» About this task
For each line in the material below that holds "coche", copy that line.

» Dataset excerpts
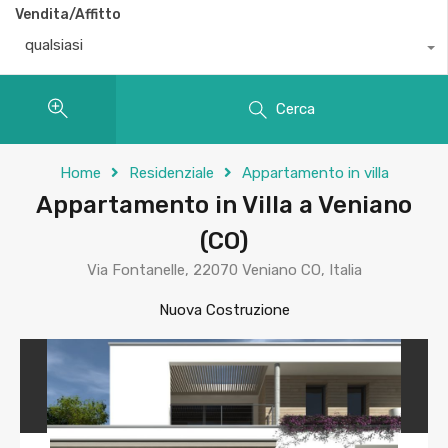
Vendita/Affitto
qualsiasi
Cerca
Home
Residenziale
Appartamento in villa
Appartamento in Villa a Veniano
(CO)
Via Fontanelle, 22070 Veniano CO, Italia
Nuova Costruzione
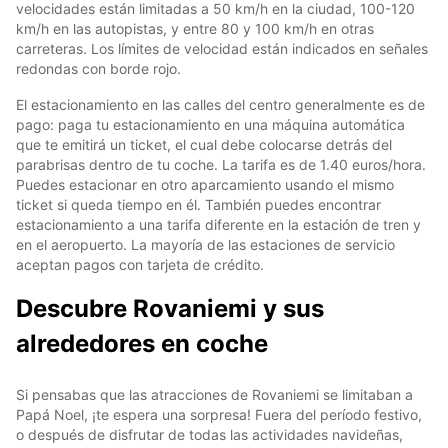
velocidades están limitadas a 50 km/h en la ciudad, 100-120
km/h en las autopistas, y entre 80 y 100 km/h en otras
carreteras. Los límites de velocidad están indicados en señales
redondas con borde rojo.
El estacionamiento en las calles del centro generalmente es de
pago: paga tu estacionamiento en una máquina automática
que te emitirá un ticket, el cual debe colocarse detrás del
parabrisas dentro de tu coche. La tarifa es de 1.40 euros/hora.
Puedes estacionar en otro aparcamiento usando el mismo
ticket si queda tiempo en él. También puedes encontrar
estacionamiento a una tarifa diferente en la estación de tren y
en el aeropuerto. La mayoría de las estaciones de servicio
aceptan pagos con tarjeta de crédito.
Descubre Rovaniemi y sus
alrededores en coche
Si pensabas que las atracciones de Rovaniemi se limitaban a
Papá Noel, ¡te espera una sorpresa! Fuera del período festivo,
o después de disfrutar de todas las actividades navideñas,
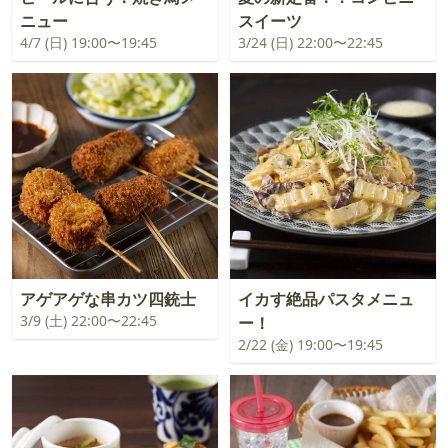
ニュー
スイーツ
4/7 (日) 19:00〜19:45
3/24 (日) 22:00〜22:45
アゲアゲな串カツ四銃士
イカす絶品パスタメニュ
3/9 (土) 22:00〜22:45
ー！
2/22 (金) 19:00〜19:45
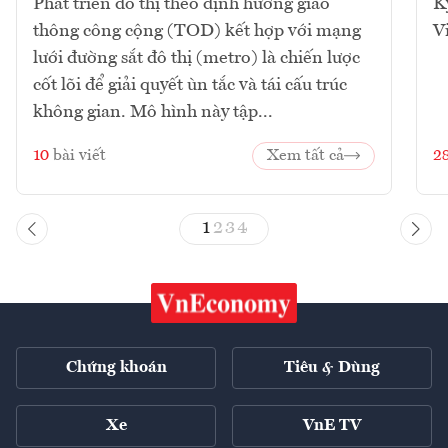
Phát triển đô thị theo định hướng giao
K
thông công cộng (TOD) kết hợp với mạng
V
lưới đường sắt đô thị (metro) là chiến lược
cốt lõi để giải quyết ùn tắc và tái cấu trúc
không gian. Mô hình này tập...
10
bài viết
Xem tất cả
2
1
2
3
4
Chứng khoán
Tiêu & Dùng
Xe
VnE TV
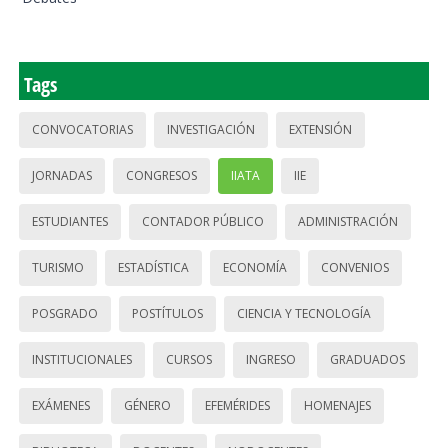
Tags
CONVOCATORIAS
INVESTIGACIÓN
EXTENSIÓN
JORNADAS
CONGRESOS
IIATA
IIE
ESTUDIANTES
CONTADOR PÚBLICO
ADMINISTRACIÓN
TURISMO
ESTADÍSTICA
ECONOMÍA
CONVENIOS
POSGRADO
POSTÍTULOS
CIENCIA Y TECNOLOGÍA
INSTITUCIONALES
CURSOS
INGRESO
GRADUADOS
EXÁMENES
GÉNERO
EFEMÉRIDES
HOMENAJES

» Output for this exercise
parabrisas dentro de tu coche. La tarifa es de 1.40 euros/hora.
alrededores en coche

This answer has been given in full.